● TASK STATEMENT:
What is needed is each line of the data below that holds the string "section".
___ INFORMATION SHOWN ___
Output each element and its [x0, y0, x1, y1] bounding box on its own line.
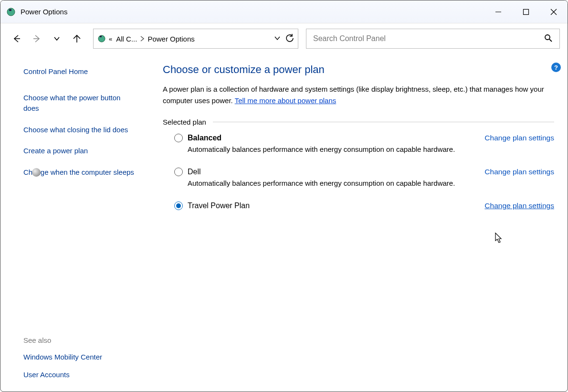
address-dropdown-button[interactable] — [274, 35, 281, 43]
radio-dell[interactable] — [174, 168, 183, 176]
section-label-selected-plan: Selected plan — [163, 118, 206, 126]
plan-name-dell[interactable]: Dell — [188, 168, 201, 176]
search-icon[interactable] — [544, 34, 553, 44]
breadcrumb-overflow[interactable]: « — [109, 35, 112, 42]
sidebar-link-create-plan[interactable]: Create a power plan — [23, 146, 134, 157]
maximize-button[interactable] — [512, 0, 540, 23]
learn-more-link[interactable]: Tell me more about power plans — [235, 96, 337, 105]
address-bar[interactable]: « All C... Power Options — [93, 29, 298, 49]
svg-rect-1 — [9, 9, 11, 11]
search-box[interactable] — [306, 29, 560, 49]
close-button[interactable] — [540, 0, 568, 23]
plan-desc-dell: Automatically balances performance with … — [188, 179, 554, 187]
see-also-user-accounts[interactable]: User Accounts — [23, 370, 134, 381]
toolbar: « All C... Power Options — [0, 23, 568, 54]
change-settings-balanced[interactable]: Change plan settings — [484, 134, 554, 142]
search-input[interactable] — [313, 34, 544, 43]
back-button[interactable] — [8, 30, 25, 47]
up-button[interactable] — [68, 30, 85, 47]
see-also-heading: See also — [23, 336, 134, 344]
main-panel: Choose or customize a power plan A power… — [144, 64, 568, 392]
titlebar: Power Options — [0, 0, 568, 23]
plan-name-travel[interactable]: Travel Power Plan — [188, 201, 250, 210]
svg-rect-10 — [100, 36, 102, 37]
breadcrumb-seg-1[interactable]: All C... — [116, 35, 137, 43]
forward-button[interactable] — [28, 30, 45, 47]
refresh-button[interactable] — [285, 34, 294, 44]
radio-travel[interactable] — [174, 201, 183, 210]
radio-balanced[interactable] — [174, 134, 183, 142]
plan-dell: Dell Change plan settings Automatically … — [163, 168, 554, 187]
change-settings-travel[interactable]: Change plan settings — [484, 201, 554, 210]
svg-line-12 — [549, 39, 552, 42]
plan-travel: Travel Power Plan Change plan settings — [163, 201, 554, 210]
power-options-mini-icon — [97, 34, 106, 43]
sidebar: Control Panel Home Choose what the power… — [0, 64, 144, 392]
current-page-indicator-icon — [32, 168, 41, 177]
page-description: A power plan is a collection of hardware… — [163, 84, 554, 106]
change-settings-dell[interactable]: Change plan settings — [484, 168, 554, 176]
sidebar-link-closing-lid[interactable]: Choose what closing the lid does — [23, 125, 134, 136]
recent-locations-button[interactable] — [48, 30, 65, 47]
svg-point-11 — [545, 35, 550, 40]
section-divider — [213, 122, 554, 122]
control-panel-home-link[interactable]: Control Panel Home — [23, 66, 134, 77]
svg-rect-3 — [524, 9, 529, 14]
description-text: A power plan is a collection of hardware… — [163, 85, 544, 105]
plan-balanced: Balanced Change plan settings Automatica… — [163, 134, 554, 153]
breadcrumb-seg-2[interactable]: Power Options — [147, 35, 194, 43]
page-heading: Choose or customize a power plan — [163, 64, 554, 76]
sidebar-link-power-button[interactable]: Choose what the power button does — [23, 93, 134, 114]
minimize-button[interactable] — [484, 0, 512, 23]
see-also-mobility-center[interactable]: Windows Mobility Center — [23, 352, 134, 363]
window-title: Power Options — [21, 8, 67, 16]
power-options-icon — [6, 7, 16, 17]
help-button[interactable]: ? — [551, 63, 561, 72]
plan-name-balanced[interactable]: Balanced — [188, 134, 221, 142]
chevron-right-icon[interactable] — [140, 35, 145, 43]
plan-desc-balanced: Automatically balances performance with … — [188, 145, 554, 153]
___
● ANSWER TO THIS PROBLEM:
section-label-selected-plan: Selected plan — [163, 118, 206, 126]
section-divider — [213, 122, 554, 122]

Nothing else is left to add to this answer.